The truth is, after learning I loved books as a young kid, every kind of bookstore became the kind I wanted to visit. Every place with books, even. If a grocery store had books, well, let’s head into that place to see those books!

Even when the newest and Biggest Baddest Wolf opened up a physical location in Chicago, I went. Out of curiosity, sure, but mostly because of books.

BECAUSE OF BOOKS!

But a good bookstore is more than just huge amounts of books and low prices. A good bookstore feels like one. It’s a little hard to define what makes a bookstore feel special, but I’ve been to a lot of them at this point and I think I can try to explain the traits that can add up to creating a memorable bookstore.

There are two quotes from the film You’ve Got Mail that perfectly sum up my experience with bookstores and books in general, but also help me arrive at what I want my bookstore to be.

First, from the Suit with a cash register for a brain and a bottom line instead of a heart, Joe Fox:

“I said we were a goddamn piazza! A place in the city where people can mingle and mix and be!”

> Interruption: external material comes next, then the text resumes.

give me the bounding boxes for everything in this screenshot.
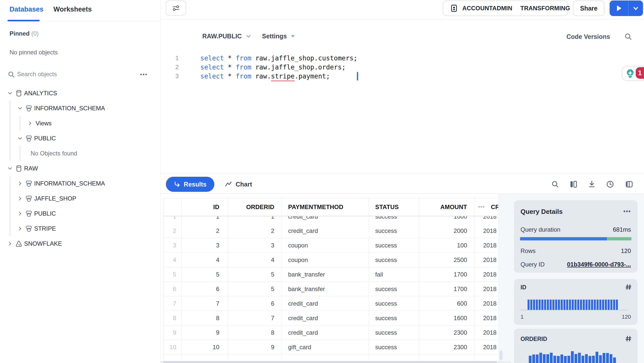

And next, from lover of the friendliest flower and staunch Joni Mitchell devotee Kathleen Kelly:

When you read a book as a child it becomes a part of your identity in a way that no other reading in your whole life does…

Joe Fox, as portrayed by Tom Hanks, is describing the bookstore he was born into owning, the big bad Fox Books. It’s comical, but it’s also not wrong to want that from your bookstore. He does focus on how they stock 150,000 titles - which can be good, but is not necessary - and he is too focused on selling “cheap” books.

Kathleen Kelly, played by Meg Ryan, on the other hand, is also referring to the bookstore she inherited, The Shop Around the Corner. She sort of inadvertently implies that if you didn’t read as a child, you’re screwed, and that all reading as a “non-child” is inferior or at least not as powerful.

And, yes, these “takes” are purposely spoken by characters who meet up later and realize their idiosyncrasies (failings?) complement each other’s. But there is some truth inside these misguided concepts.

A good bookstore will feel like a piazza. It will match people up with the stories that define them now, no matter their age, and also on into their lives.

More often than not, when I walk into a bookstore I can feel that “piazza” feeling if it’s there. I want to help others find that feeling. And I want them to find the books that tell them life-changing stories, and to know this:

All reading brings with it the possibility of changing you, of redefining your life, and it doesn’t matter how old you are. And the more reading you do, the more chances you’ll have at understanding yourself, and hopefully others too.

That’s what Moss Heart means to me. That’s what I’m setting out to do.

And I’m so excited to recommend a book (or four) to you!